Page layout parsing data →
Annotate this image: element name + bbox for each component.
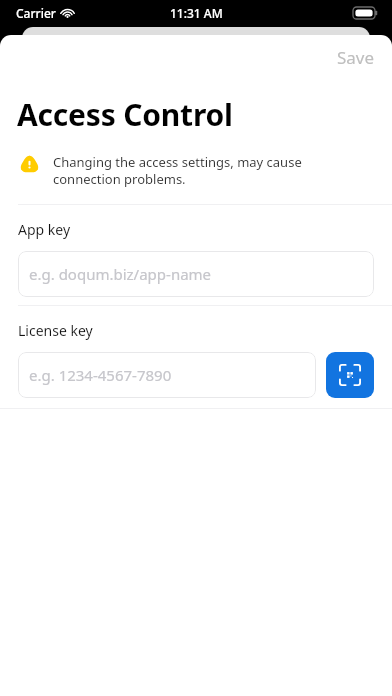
staticText: Changing the access settings, may cause … <box>53 153 370 188</box>
button[interactable]: e.g. doqum.biz/app-name <box>18 251 374 297</box>
staticText: e.g. 1234-4567-7890 <box>29 365 172 385</box>
staticText: App key <box>18 220 71 239</box>
button[interactable]: Save <box>320 40 392 75</box>
staticText: Carrier <box>16 5 56 21</box>
staticText: License key <box>18 321 93 340</box>
button[interactable]: Scan QR code <box>326 352 374 398</box>
staticText: e.g. doqum.biz/app-name <box>29 264 212 284</box>
button[interactable]: e.g. 1234-4567-7890 <box>18 352 316 398</box>
staticText: Save <box>337 46 375 69</box>
staticText: 11:31 AM <box>170 5 223 21</box>
staticText: Access Control <box>17 94 233 135</box>
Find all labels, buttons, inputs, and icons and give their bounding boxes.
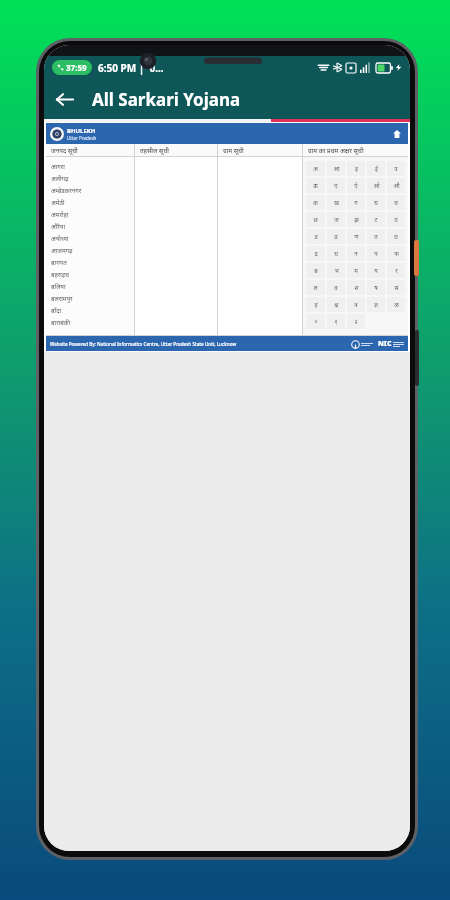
- button[interactable]: २: [347, 314, 365, 329]
- button[interactable]: ह: [306, 297, 325, 312]
- staticText: थ: [394, 233, 398, 241]
- staticText: भ: [334, 267, 339, 275]
- staticText: ल: [313, 284, 318, 292]
- button[interactable]: अयोध्या: [51, 232, 134, 244]
- staticText: त्र: [354, 301, 358, 309]
- button[interactable]: अम्बेडकरनगर: [51, 184, 134, 196]
- button[interactable]: बलरामपुर: [51, 292, 134, 304]
- button[interactable]: बागपत: [51, 256, 134, 268]
- button[interactable]: ल: [306, 280, 325, 295]
- button[interactable]: न: [347, 246, 365, 261]
- button[interactable]: Back: [44, 79, 84, 119]
- button[interactable]: य: [367, 263, 385, 278]
- button[interactable]: औ: [387, 178, 405, 193]
- button[interactable]: त्र: [347, 297, 365, 312]
- button[interactable]: क्ष: [327, 297, 345, 312]
- staticText: फ: [394, 250, 399, 258]
- button[interactable]: अमेठी: [51, 196, 134, 208]
- button[interactable]: अ: [306, 161, 325, 176]
- staticText: ग्राम का प्रथम अक्षर सूची: [308, 146, 364, 154]
- staticText: ज्ञ: [374, 301, 378, 309]
- staticText: घ: [374, 199, 378, 207]
- button[interactable]: ठ: [387, 212, 405, 227]
- button[interactable]: ढ: [327, 229, 345, 244]
- button[interactable]: ई: [367, 161, 385, 176]
- button[interactable]: ए: [327, 178, 345, 193]
- button[interactable]: र: [387, 263, 405, 278]
- button[interactable]: Ongoing call: [57, 60, 87, 75]
- button[interactable]: व: [327, 280, 345, 295]
- staticText: अलीगढ़: [51, 174, 69, 182]
- button[interactable]: बाराबंकी: [51, 316, 134, 328]
- staticText: य: [374, 267, 378, 275]
- staticText: च: [394, 199, 398, 207]
- button[interactable]: ळ: [387, 297, 405, 312]
- button[interactable]: अलीगढ़: [51, 172, 134, 184]
- button[interactable]: द: [306, 246, 325, 261]
- button[interactable]: च: [387, 195, 405, 210]
- button[interactable]: ट: [367, 212, 385, 227]
- button[interactable]: बाँदा: [51, 304, 134, 316]
- staticText: ऊ: [313, 182, 318, 190]
- button[interactable]: ऐ: [347, 178, 365, 193]
- button[interactable]: आगरा: [51, 160, 134, 172]
- button[interactable]: आजमगढ़: [51, 244, 134, 256]
- staticText: क्ष: [334, 301, 339, 309]
- button[interactable]: छ: [306, 212, 325, 227]
- button[interactable]: ब: [306, 263, 325, 278]
- button[interactable]: श: [347, 280, 365, 295]
- staticText: ळ: [394, 301, 399, 309]
- button[interactable]: ख: [327, 195, 345, 210]
- button[interactable]: झ: [347, 212, 365, 227]
- button[interactable]: औरैया: [51, 220, 134, 232]
- button[interactable]: स: [387, 280, 405, 295]
- button[interactable]: त: [367, 229, 385, 244]
- staticText: आजमगढ़: [51, 246, 73, 254]
- button[interactable]: थ: [387, 229, 405, 244]
- button[interactable]: १: [327, 314, 345, 329]
- button[interactable]: इ: [347, 161, 365, 176]
- button[interactable]: म: [347, 263, 365, 278]
- staticText: स: [394, 284, 399, 292]
- staticText: ग्राम सूची: [223, 146, 244, 154]
- button[interactable]: ण: [347, 229, 365, 244]
- staticText: Uttar Pradesh: [67, 135, 97, 141]
- button[interactable]: उ: [387, 161, 405, 176]
- staticText: तहसील सूची: [140, 146, 169, 154]
- button[interactable]: ०: [306, 314, 325, 329]
- button[interactable]: घ: [367, 195, 385, 210]
- button[interactable]: बलिया: [51, 280, 134, 292]
- button[interactable]: ध: [327, 246, 345, 261]
- staticText: बाराबंकी: [51, 318, 71, 326]
- staticText: ण: [354, 233, 359, 241]
- button[interactable]: ड: [306, 229, 325, 244]
- button[interactable]: ओ: [367, 178, 385, 193]
- staticText: छ: [313, 216, 318, 224]
- button[interactable]: ग: [347, 195, 365, 210]
- staticText: ष: [374, 284, 378, 292]
- button[interactable]: Home: [390, 127, 404, 141]
- staticText: NIC: [378, 339, 392, 349]
- staticText: ढ: [334, 233, 338, 241]
- button[interactable]: प: [367, 246, 385, 261]
- button[interactable]: क: [306, 195, 325, 210]
- staticText: उ: [394, 165, 398, 173]
- staticText: इ: [355, 165, 358, 173]
- staticText: त: [374, 233, 378, 241]
- staticText: ऐ: [354, 182, 358, 190]
- button[interactable]: ष: [367, 280, 385, 295]
- button[interactable]: ज्ञ: [367, 297, 385, 312]
- button[interactable]: बहराइच: [51, 268, 134, 280]
- staticText: ओ: [373, 182, 380, 190]
- button[interactable]: फ: [387, 246, 405, 261]
- staticText: द: [314, 250, 318, 258]
- staticText: आगरा: [51, 162, 65, 170]
- button[interactable]: आ: [327, 161, 345, 176]
- staticText: ख: [334, 199, 339, 207]
- button[interactable]: ऊ: [306, 178, 325, 193]
- staticText: झ: [354, 216, 359, 224]
- staticText: ध: [334, 250, 338, 258]
- button[interactable]: अमरोहा: [51, 208, 134, 220]
- button[interactable]: भ: [327, 263, 345, 278]
- button[interactable]: ज: [327, 212, 345, 227]
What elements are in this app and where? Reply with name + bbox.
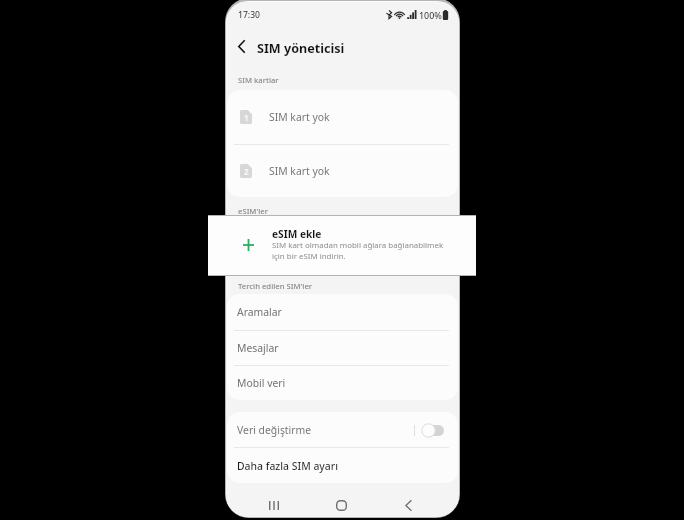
- staticText: 1: [244, 112, 249, 123]
- button[interactable]: Back: [395, 492, 421, 518]
- staticText: Aramalar: [237, 305, 282, 319]
- button[interactable]: Mesajlar: [227, 330, 458, 365]
- staticText: SIM kartlar: [238, 75, 279, 85]
- button[interactable]: Veri değiştirme switch, off: [421, 412, 446, 448]
- staticText: 17:30: [238, 9, 261, 21]
- button[interactable]: Mobil veri: [227, 365, 458, 400]
- staticText: SIM yöneticisi: [257, 40, 345, 57]
- button[interactable]: eSIM ekle: [208, 216, 476, 275]
- staticText: 2: [244, 166, 249, 177]
- staticText: Daha fazla SIM ayarı: [237, 459, 338, 473]
- button[interactable]: Home: [328, 492, 354, 518]
- staticText: Tercih edilen SIM'ler: [238, 281, 313, 291]
- staticText: Mesajlar: [237, 341, 279, 355]
- staticText: Mobil veri: [237, 376, 286, 390]
- button[interactable]: 1: [227, 90, 458, 144]
- staticText: SIM kart yok: [269, 110, 330, 124]
- staticText: SIM kart yok: [269, 164, 330, 178]
- button[interactable]: Recent apps: [261, 492, 287, 518]
- button[interactable]: Daha fazla SIM ayarı: [227, 448, 458, 484]
- button[interactable]: Navigate up: [232, 37, 251, 56]
- button[interactable]: 2: [227, 144, 458, 198]
- staticText: Veri değiştirme: [237, 423, 312, 437]
- staticText: eSIM ekle: [272, 227, 322, 241]
- staticText: SIM kart olmadan mobil ağlara bağlanabil…: [272, 240, 444, 261]
- button[interactable]: Veri değiştirme: [227, 412, 458, 448]
- button[interactable]: Aramalar: [227, 294, 458, 329]
- staticText: eSIM'ler: [238, 206, 268, 216]
- staticText: 100%: [419, 9, 442, 21]
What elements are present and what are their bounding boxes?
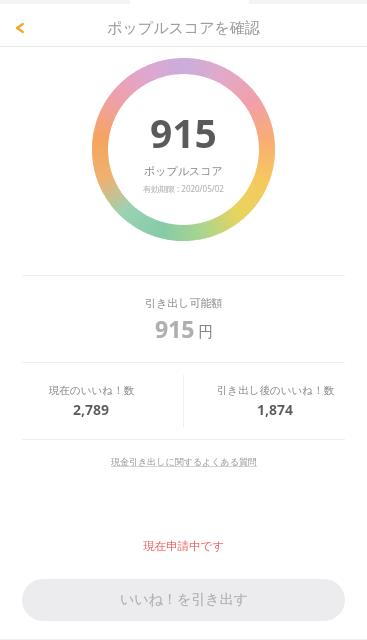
staticText: ポップルスコア (144, 164, 223, 178)
staticText: 2,789 (73, 400, 110, 419)
staticText: 915 (155, 313, 195, 344)
button[interactable]: Back (0, 10, 40, 46)
button[interactable]: いいね！を引き出す (22, 579, 345, 621)
staticText: 915 (150, 106, 217, 159)
staticText: 引き出し後のいいね！数 (217, 384, 334, 397)
staticText: いいね！を引き出す (120, 591, 248, 609)
staticText: 現在のいいね！数 (49, 384, 134, 397)
staticText: 引き出し可能額 (145, 296, 223, 310)
staticText: 現在申請中です (143, 539, 225, 553)
staticText: 円 (198, 323, 213, 342)
staticText: 現金引き出しに関するよくある質問 (111, 456, 257, 467)
button[interactable]: 現金引き出しに関するよくある質問 (107, 454, 261, 469)
staticText: ポップルスコアを確認 (107, 19, 260, 38)
staticText: 1,874 (257, 400, 294, 419)
staticText: 有効期限 : 2020/05/02 (143, 183, 224, 194)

What the exercise asks →
Copy out all the lines of the records that include "Mesajlar".

Answer section →
- button[interactable]: Mesajlar: [227, 330, 458, 365]
- staticText: Mesajlar: [237, 341, 279, 355]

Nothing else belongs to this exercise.